*** Records supplied Section Begins ***
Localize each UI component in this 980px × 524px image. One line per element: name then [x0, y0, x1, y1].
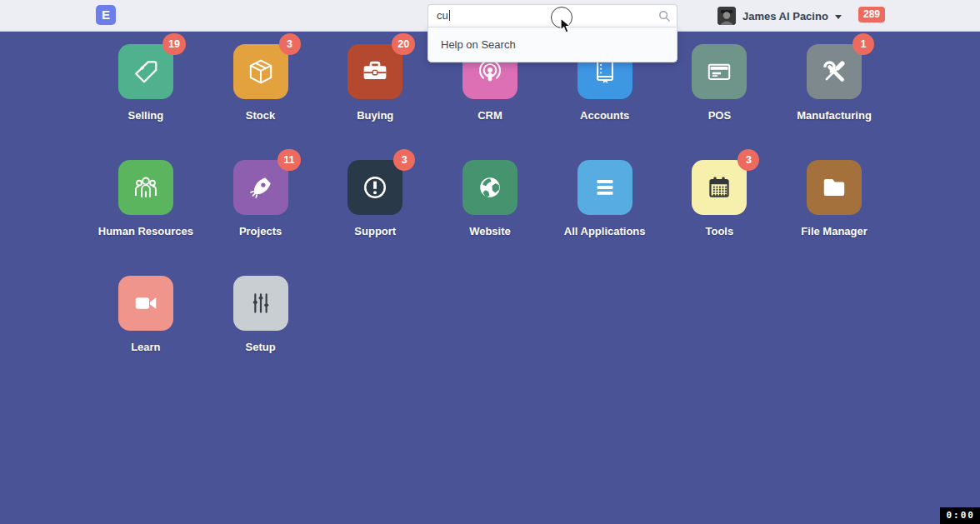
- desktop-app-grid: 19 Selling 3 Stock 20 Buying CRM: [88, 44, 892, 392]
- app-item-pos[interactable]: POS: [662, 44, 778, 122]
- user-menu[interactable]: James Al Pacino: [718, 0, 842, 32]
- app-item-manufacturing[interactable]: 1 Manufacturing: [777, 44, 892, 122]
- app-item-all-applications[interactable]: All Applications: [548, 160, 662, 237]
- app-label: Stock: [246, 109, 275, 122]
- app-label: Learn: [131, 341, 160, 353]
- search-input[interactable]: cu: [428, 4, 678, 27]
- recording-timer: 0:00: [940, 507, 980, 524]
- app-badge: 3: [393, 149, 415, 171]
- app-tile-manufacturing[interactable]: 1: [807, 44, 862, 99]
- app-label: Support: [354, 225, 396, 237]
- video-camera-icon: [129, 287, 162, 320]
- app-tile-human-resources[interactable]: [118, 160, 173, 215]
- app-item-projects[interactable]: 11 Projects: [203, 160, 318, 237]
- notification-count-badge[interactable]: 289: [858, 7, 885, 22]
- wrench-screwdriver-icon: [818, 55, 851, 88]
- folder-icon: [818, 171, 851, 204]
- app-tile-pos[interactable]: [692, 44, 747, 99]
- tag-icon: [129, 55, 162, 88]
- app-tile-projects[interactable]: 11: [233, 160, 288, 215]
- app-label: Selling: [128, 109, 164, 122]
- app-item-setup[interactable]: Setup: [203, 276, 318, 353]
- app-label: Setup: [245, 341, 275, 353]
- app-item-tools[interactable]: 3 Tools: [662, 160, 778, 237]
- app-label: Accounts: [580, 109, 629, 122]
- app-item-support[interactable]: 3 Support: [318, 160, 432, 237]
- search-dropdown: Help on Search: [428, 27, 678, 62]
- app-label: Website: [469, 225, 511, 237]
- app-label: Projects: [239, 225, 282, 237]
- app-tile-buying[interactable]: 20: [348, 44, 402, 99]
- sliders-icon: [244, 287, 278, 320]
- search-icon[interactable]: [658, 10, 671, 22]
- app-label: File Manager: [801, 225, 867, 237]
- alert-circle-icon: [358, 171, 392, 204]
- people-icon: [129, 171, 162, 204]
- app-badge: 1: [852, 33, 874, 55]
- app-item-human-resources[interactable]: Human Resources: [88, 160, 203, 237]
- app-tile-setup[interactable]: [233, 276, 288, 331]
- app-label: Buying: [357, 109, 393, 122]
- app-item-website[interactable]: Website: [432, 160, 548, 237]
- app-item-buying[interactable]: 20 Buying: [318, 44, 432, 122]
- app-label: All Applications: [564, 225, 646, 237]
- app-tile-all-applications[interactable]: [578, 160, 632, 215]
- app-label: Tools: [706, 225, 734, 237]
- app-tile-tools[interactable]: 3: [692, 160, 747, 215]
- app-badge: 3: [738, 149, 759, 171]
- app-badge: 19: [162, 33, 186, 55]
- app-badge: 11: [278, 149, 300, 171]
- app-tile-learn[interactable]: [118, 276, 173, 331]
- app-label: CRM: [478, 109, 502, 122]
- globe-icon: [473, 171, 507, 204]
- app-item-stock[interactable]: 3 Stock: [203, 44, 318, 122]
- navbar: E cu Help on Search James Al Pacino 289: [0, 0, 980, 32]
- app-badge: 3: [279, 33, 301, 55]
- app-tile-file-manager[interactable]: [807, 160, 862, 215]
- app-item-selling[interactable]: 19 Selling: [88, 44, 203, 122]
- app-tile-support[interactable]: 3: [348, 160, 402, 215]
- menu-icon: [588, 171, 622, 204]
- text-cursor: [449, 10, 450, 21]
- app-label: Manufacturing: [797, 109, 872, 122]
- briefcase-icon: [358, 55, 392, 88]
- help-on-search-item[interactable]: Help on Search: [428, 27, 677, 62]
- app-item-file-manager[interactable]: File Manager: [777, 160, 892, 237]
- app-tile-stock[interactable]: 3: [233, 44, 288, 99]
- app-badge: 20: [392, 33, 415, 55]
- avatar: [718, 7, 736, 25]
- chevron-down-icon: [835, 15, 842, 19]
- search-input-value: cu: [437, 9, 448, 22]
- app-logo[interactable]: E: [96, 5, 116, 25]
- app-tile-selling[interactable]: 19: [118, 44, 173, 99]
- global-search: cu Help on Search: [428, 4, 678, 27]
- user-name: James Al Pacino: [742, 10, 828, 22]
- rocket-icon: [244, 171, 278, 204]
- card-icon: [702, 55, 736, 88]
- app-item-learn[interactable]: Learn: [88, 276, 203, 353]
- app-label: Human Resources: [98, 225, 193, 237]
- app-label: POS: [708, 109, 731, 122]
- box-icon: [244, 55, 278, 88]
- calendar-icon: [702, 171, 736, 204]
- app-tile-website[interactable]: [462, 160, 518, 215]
*** Records supplied Section Ends ***
**Your goal:** Give back the full listing word for word, with the pictures left out.

**Task result:**
Localize each UI component in this 980px × 524px image. One line per element: name then [x0, y0, x1, y1].
- desktop-app-grid: 19 Selling 3 Stock 20 Buying CRM: [88, 44, 892, 392]
- app-item-pos[interactable]: POS: [662, 44, 778, 122]
- user-menu[interactable]: James Al Pacino: [718, 0, 842, 32]
- app-item-manufacturing[interactable]: 1 Manufacturing: [777, 44, 892, 122]
- app-item-all-applications[interactable]: All Applications: [548, 160, 662, 237]
- app-label: Stock: [246, 109, 275, 122]
- app-label: Learn: [131, 341, 160, 353]
- search-input[interactable]: cu: [428, 4, 678, 27]
- recording-timer: 0:00: [940, 507, 980, 524]
- app-badge: 3: [393, 149, 415, 171]
- app-tile-manufacturing[interactable]: 1: [807, 44, 862, 99]
- app-label: Support: [354, 225, 396, 237]
- video-camera-icon: [129, 287, 162, 320]
- app-tile-human-resources[interactable]: [118, 160, 173, 215]
- app-item-projects[interactable]: 11 Projects: [203, 160, 318, 237]
- notification-count-badge[interactable]: 289: [858, 7, 885, 22]
- wrench-screwdriver-icon: [818, 55, 851, 88]
- folder-icon: [818, 171, 851, 204]
- app-tile-pos[interactable]: [692, 44, 747, 99]
- tag-icon: [129, 55, 162, 88]
- app-tile-projects[interactable]: 11: [233, 160, 288, 215]
- app-label: Selling: [128, 109, 164, 122]
- app-item-setup[interactable]: Setup: [203, 276, 318, 353]
- app-label: Setup: [245, 341, 275, 353]
- app-item-tools[interactable]: 3 Tools: [662, 160, 778, 237]
- app-label: Accounts: [580, 109, 629, 122]
- app-item-support[interactable]: 3 Support: [318, 160, 432, 237]
- search-dropdown: Help on Search: [428, 27, 678, 62]
- app-label: Website: [469, 225, 511, 237]
- app-label: Projects: [239, 225, 282, 237]
- app-tile-buying[interactable]: 20: [348, 44, 402, 99]
- sliders-icon: [244, 287, 278, 320]
- search-icon[interactable]: [658, 10, 671, 22]
- app-label: File Manager: [801, 225, 867, 237]
- alert-circle-icon: [358, 171, 392, 204]
- people-icon: [129, 171, 162, 204]
- app-badge: 1: [852, 33, 874, 55]
- app-item-human-resources[interactable]: Human Resources: [88, 160, 203, 237]
- app-tile-setup[interactable]: [233, 276, 288, 331]
- app-label: Buying: [357, 109, 393, 122]
- app-item-website[interactable]: Website: [432, 160, 548, 237]
- app-item-buying[interactable]: 20 Buying: [318, 44, 432, 122]
- app-label: All Applications: [564, 225, 646, 237]
- app-tile-all-applications[interactable]: [578, 160, 632, 215]
- app-label: Tools: [706, 225, 734, 237]
- app-tile-tools[interactable]: 3: [692, 160, 747, 215]
- app-badge: 3: [738, 149, 759, 171]
- app-badge: 19: [162, 33, 186, 55]
- app-badge: 11: [278, 149, 300, 171]
- app-tile-learn[interactable]: [118, 276, 173, 331]
- app-label: CRM: [478, 109, 502, 122]
- globe-icon: [473, 171, 507, 204]
- app-item-stock[interactable]: 3 Stock: [203, 44, 318, 122]
- navbar: E cu Help on Search James Al Pacino 289: [0, 0, 980, 32]
- app-badge: 3: [279, 33, 301, 55]
- app-tile-file-manager[interactable]: [807, 160, 862, 215]
- app-item-selling[interactable]: 19 Selling: [88, 44, 203, 122]
- app-tile-support[interactable]: 3: [348, 160, 402, 215]
- menu-icon: [588, 171, 622, 204]
- text-cursor: [449, 10, 450, 21]
- app-label: Manufacturing: [797, 109, 872, 122]
- briefcase-icon: [358, 55, 392, 88]
- help-on-search-item[interactable]: Help on Search: [428, 27, 677, 62]
- app-item-file-manager[interactable]: File Manager: [777, 160, 892, 237]
- app-tile-stock[interactable]: 3: [233, 44, 288, 99]
- app-badge: 20: [392, 33, 415, 55]
- avatar: [718, 7, 736, 25]
- chevron-down-icon: [835, 15, 842, 19]
- search-input-value: cu: [437, 9, 448, 22]
- app-logo[interactable]: E: [96, 5, 116, 25]
- app-tile-selling[interactable]: 19: [118, 44, 173, 99]
- global-search: cu Help on Search: [428, 4, 678, 27]
- user-name: James Al Pacino: [742, 10, 828, 22]
- rocket-icon: [244, 171, 278, 204]
- card-icon: [702, 55, 736, 88]
- app-item-learn[interactable]: Learn: [88, 276, 203, 353]
- app-label: Human Resources: [98, 225, 193, 237]
- app-label: POS: [708, 109, 731, 122]
- box-icon: [244, 55, 278, 88]
- calendar-icon: [702, 171, 736, 204]
- app-tile-website[interactable]: [462, 160, 518, 215]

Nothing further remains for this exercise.